■ What is required:
Hunt through the lines below for the string "banyak" and copy each one that has it.

>>

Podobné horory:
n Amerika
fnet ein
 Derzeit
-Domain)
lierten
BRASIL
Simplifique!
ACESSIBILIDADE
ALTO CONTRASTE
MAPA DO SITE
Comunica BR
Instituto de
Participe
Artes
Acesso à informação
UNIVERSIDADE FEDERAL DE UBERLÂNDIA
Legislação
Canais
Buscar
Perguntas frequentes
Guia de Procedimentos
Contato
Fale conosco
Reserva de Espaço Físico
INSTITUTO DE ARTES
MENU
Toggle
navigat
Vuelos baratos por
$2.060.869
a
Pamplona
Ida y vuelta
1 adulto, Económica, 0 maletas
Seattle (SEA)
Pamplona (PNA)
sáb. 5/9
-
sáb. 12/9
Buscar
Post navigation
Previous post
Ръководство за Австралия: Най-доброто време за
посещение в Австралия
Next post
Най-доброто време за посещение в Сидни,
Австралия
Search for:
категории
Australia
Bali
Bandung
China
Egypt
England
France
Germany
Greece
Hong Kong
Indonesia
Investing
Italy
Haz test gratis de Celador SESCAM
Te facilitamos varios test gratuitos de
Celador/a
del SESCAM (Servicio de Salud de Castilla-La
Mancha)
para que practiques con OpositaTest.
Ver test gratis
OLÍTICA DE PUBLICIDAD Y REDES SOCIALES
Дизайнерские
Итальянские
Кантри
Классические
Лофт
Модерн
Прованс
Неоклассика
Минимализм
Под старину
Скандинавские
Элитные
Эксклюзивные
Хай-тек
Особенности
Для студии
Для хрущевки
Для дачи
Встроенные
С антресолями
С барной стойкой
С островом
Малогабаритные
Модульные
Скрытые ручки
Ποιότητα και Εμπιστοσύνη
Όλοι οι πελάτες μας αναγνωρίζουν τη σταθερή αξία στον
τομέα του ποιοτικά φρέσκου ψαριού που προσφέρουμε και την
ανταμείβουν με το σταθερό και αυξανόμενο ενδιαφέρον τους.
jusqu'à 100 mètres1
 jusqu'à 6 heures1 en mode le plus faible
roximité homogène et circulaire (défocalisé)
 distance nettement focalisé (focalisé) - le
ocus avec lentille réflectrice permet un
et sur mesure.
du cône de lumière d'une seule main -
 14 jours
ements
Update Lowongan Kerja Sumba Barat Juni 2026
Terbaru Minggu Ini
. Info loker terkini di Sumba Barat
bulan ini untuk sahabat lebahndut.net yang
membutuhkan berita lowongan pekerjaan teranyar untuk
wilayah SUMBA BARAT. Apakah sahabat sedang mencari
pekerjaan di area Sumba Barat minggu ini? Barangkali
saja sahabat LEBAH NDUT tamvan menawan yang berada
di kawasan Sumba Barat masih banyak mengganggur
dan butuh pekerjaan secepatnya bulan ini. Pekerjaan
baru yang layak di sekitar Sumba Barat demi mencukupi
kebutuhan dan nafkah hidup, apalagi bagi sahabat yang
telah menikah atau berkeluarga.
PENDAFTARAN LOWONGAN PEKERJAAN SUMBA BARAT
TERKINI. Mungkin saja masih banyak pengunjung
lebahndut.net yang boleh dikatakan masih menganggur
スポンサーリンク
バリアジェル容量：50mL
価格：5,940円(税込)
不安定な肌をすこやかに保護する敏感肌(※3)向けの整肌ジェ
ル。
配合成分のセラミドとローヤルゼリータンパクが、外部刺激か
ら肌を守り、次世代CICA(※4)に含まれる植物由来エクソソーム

<<

■ Expected output:
di kawasan Sumba Barat masih banyak mengganggur
TERKINI. Mungkin saja masih banyak pengunjung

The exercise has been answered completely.